The Anglican church was never been Calvinist or forgot its origins as a Catholic church that just happened to prefer loyalty to the King above Rome.
In that context, Jensen’s comments could be interpreted as simply a continuation of the 400 year old Catholic versus Calvinist split, updated a little for modern times.
What do you think?
Peter Saunders did an excellent presentation at the Liberty & Society conference last weekend where he showed how welfare payments to single parents have made it easier to split up. Whereas 50 years ago parents would have made the effort to stick together for the children’s sake, now they can justify it to themselves because the government effectively subsidises break-ups through their middle-class welfare programs.

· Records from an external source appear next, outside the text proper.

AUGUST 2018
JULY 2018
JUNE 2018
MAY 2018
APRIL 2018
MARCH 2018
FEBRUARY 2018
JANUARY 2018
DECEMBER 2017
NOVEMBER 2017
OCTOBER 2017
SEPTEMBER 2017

It’s easy for people to blame capitalism/individualism/whatever for a divorce rate of 50%, but things become a little less certain when you realise the government is inadvertently encouraging the trend.
David, being devoted to God IS the perfect exanple of enlightened self-interest! What sort of life would you lead if God declares you Universal Enemy Number One! Think about it.
Mark,
As for post 18, I was not attacking the “golden rule,” rather I was attacking “love your neighbour as you love yourself,” which is a different doctrine. And this does imply self-love is morally worthless (but not evil, its amoral) wheras love of one’s neighbour is morally good.
David,
Regarding post 22, the Calvinist work ethic is not “work to make yourself happy,” rather it is “the necessity of constant labor in a person’s calling as a sign of personal salvation” (http://en.wikipedia.org/wiki/Puritan_work_ethic). In other words, the end of the work is not self-interest. One must work as some sort of duty to show one has been saved. That is very, very different from the profit motive (“Work for happiness in THIS world!”). And theologically speaking, Jensen is a Calvinist.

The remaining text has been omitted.